Il tre luglio mi manchi, non so dove cercarti. Odio la mail di notifica del sito sull’albero genealogico che mi ricorda il tuo compleanno. Mi ero iscritta anni fa, ero lontana, avevo una vita ma me ne mancava un’altra, come sempre. Tre luglio ventisei, ho messo la tua data di nascita, la più cara. Quella di morte non l’ho messa mai. Sono passati due anni, la ferita non la guardo, se la guardo perde ancora sangue.

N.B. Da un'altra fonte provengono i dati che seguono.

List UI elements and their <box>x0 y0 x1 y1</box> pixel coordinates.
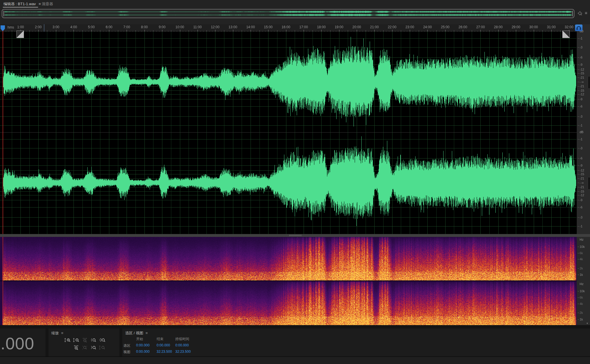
zoom-reset-button <box>82 345 89 351</box>
hz-scale-label: 6k <box>580 252 583 254</box>
selection-start-value[interactable]: 0:00.000 <box>136 343 150 347</box>
overview-menu-icon[interactable]: ≡ <box>585 10 587 15</box>
db-scale-label: - ∞ <box>580 80 584 83</box>
status-bar <box>0 357 590 364</box>
db-scale-label: -9 <box>580 63 583 66</box>
ruler-label: 10:00 <box>175 25 184 29</box>
selection-end-value[interactable]: 0:00.000 <box>157 343 170 347</box>
view-duration-value[interactable]: 32:23.500 <box>175 350 191 354</box>
panel-divider[interactable] <box>0 234 590 237</box>
selection-view-panel: 选区 / 视图≡ 开始 结束 持续时间 选区 0:00.000 0:00.000… <box>122 329 590 357</box>
overview-thumb-right-handle[interactable] <box>572 11 573 16</box>
db-unit-label: dB <box>580 130 583 134</box>
timeline-ruler[interactable]: hms 1:002:003:004:005:006:007:008:009:00… <box>0 24 577 32</box>
headphone-icon <box>575 24 583 31</box>
tab-mixer[interactable]: 混音器 <box>42 1 53 7</box>
db-scale-label: -6 <box>580 105 583 108</box>
db-scale-label: -3 <box>580 147 583 150</box>
ruler-label: 4:00 <box>70 25 77 29</box>
top-chrome: 编辑器 : BT1-1.wav≡ 混音器 ≡ <box>0 0 590 24</box>
db-scale-label: -21 <box>580 177 584 180</box>
collapse-arrow-icon[interactable]: ▾ <box>587 322 588 325</box>
hz-scale-label: 10k <box>580 290 585 293</box>
waveform-canvas[interactable] <box>0 32 577 234</box>
zoom-navigate-icon[interactable] <box>577 11 583 17</box>
db-scale-label: -9 <box>580 98 583 101</box>
ruler-label: 13:00 <box>229 25 237 29</box>
ruler-label: 21:00 <box>370 25 379 29</box>
tab-editor[interactable]: 编辑器 : BT1-1.wav≡ <box>3 1 41 7</box>
db-scale-label: -15 <box>580 190 584 193</box>
vertical-scrollbar-thumb-ch2[interactable] <box>588 177 590 190</box>
hz-unit-label: Hz <box>580 282 583 286</box>
playhead-line[interactable] <box>3 31 3 325</box>
ruler-label: 11:00 <box>193 25 202 29</box>
fade-in-handle[interactable] <box>16 31 24 38</box>
zoom-out-amplitude-button[interactable] <box>73 338 80 344</box>
zoom-panel: 缩放≡ <box>48 329 119 357</box>
db-scale-label: -21 <box>580 85 584 88</box>
db-scale-label: -3 <box>580 115 583 118</box>
zoom-panel-menu-icon[interactable]: ≡ <box>61 331 63 335</box>
time-display[interactable]: .000 <box>1 334 34 353</box>
db-scale-label: -3 <box>580 46 583 49</box>
tab-mixer-label: 混音器 <box>42 2 53 6</box>
column-header-duration: 持续时间 <box>175 337 189 342</box>
zoom-to-selection-button[interactable] <box>99 338 106 344</box>
zoom-in-time-button[interactable] <box>73 345 80 351</box>
ruler-label: 20:00 <box>352 25 361 29</box>
selection-panel-title: 选区 / 视图 <box>125 331 143 335</box>
hz-scale-label: 6k <box>580 296 583 299</box>
selection-panel-menu-icon[interactable]: ≡ <box>146 331 148 335</box>
zoom-in-at-in-point-button[interactable] <box>90 338 98 344</box>
ruler-label: 22:00 <box>388 25 397 29</box>
zoom-panel-header: 缩放≡ <box>51 331 63 336</box>
selection-duration-value[interactable]: 0:00.000 <box>175 343 189 347</box>
overview-thumb-left-handle[interactable] <box>3 11 4 16</box>
column-header-start: 开始 <box>136 337 143 342</box>
db-scale-label: -12 <box>580 93 584 96</box>
panel-tab-bar: 编辑器 : BT1-1.wav≡ 混音器 <box>0 0 590 8</box>
active-tab-underline <box>3 7 38 7</box>
db-scale-label: -6 <box>580 206 583 209</box>
hz-scale-label: 4k <box>580 302 583 305</box>
scale-column: dB-1-3-6-9-12-15-21- ∞-21-15-12-9-6-3-1d… <box>577 24 590 325</box>
divider-grip <box>289 235 302 236</box>
db-scale-label: -1 <box>580 124 583 127</box>
ruler-label: 30:00 <box>529 25 538 29</box>
spectrogram-canvas[interactable] <box>0 237 577 325</box>
db-scale-label: -21 <box>580 186 584 188</box>
db-scale-label: -21 <box>580 76 584 79</box>
db-scale-label: -1 <box>580 225 583 228</box>
time-display-panel: .000 <box>0 329 46 357</box>
headphone-monitor-button[interactable] <box>575 24 583 31</box>
hz-scale-label: 1k <box>580 273 583 276</box>
view-end-value[interactable]: 32:23.500 <box>157 350 172 354</box>
ruler-label: 7:00 <box>123 25 130 29</box>
ruler-label: 26:00 <box>459 25 467 29</box>
vertical-scrollbar-thumb-ch1[interactable] <box>588 76 590 89</box>
ruler-label: 8:00 <box>141 25 148 29</box>
db-scale-label: -12 <box>580 68 584 71</box>
zoom-out-full-button <box>82 338 89 344</box>
zoom-in-amplitude-button[interactable] <box>64 338 72 344</box>
db-scale-label: -15 <box>580 72 584 75</box>
editor-panel-menu-icon[interactable]: ≡ <box>39 2 41 6</box>
view-start-value[interactable]: 0:00.000 <box>136 350 150 354</box>
overview-scrollbar-thumb[interactable] <box>2 9 574 18</box>
ruler-label: 18:00 <box>317 25 326 29</box>
hz-scale-label: 2k <box>580 311 583 314</box>
zoom-selection-time-button <box>99 345 106 351</box>
ruler-label: 2:00 <box>35 25 42 29</box>
row-label-view: 视图 <box>123 350 130 354</box>
ruler-label: 28:00 <box>494 25 503 29</box>
hz-scale-label: 10k <box>580 245 585 248</box>
zoom-in-at-out-point-button[interactable] <box>90 345 98 351</box>
overview-waveform-canvas <box>2 10 574 18</box>
ruler-label: 1:00 <box>17 25 24 29</box>
bottom-panels-row: .000 缩放≡ 选区 / 视图≡ 开始 结束 持续时间 选区 0:00.000… <box>0 325 590 357</box>
hz-scale-label: 4k <box>580 258 583 261</box>
ruler-label: 12:00 <box>211 25 219 29</box>
ruler-label: 16:00 <box>282 25 290 29</box>
fade-out-handle[interactable] <box>562 31 570 38</box>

L’anno che sei morto mi sono sposata. Te l’avevo detto a dicembre, durante le vacanze di Natale. Nonno, io e Giovanni abbiamo deciso di sposarci. Tu hai annuito e hai detto Mi sembra una cosa buona. Mi tenevi la mano tra le tue mani, come facevi sempre, me l’hai stretta un poco. Io mi sono messa a ridere, ti ho accarezzato un sopracciglio, folto, grigio, disordinato. Le ragazze volevano organizzare l’addio al nubilato il tre di luglio, era domenica. Non posso, devo andare al cimitero. L’hanno spostato al giorno prima, siamo andate a Taormina, mi hanno messo una fascia con sopra scritto sposa, un cerchietto vagamente osceno, faceva caldo, ero felice.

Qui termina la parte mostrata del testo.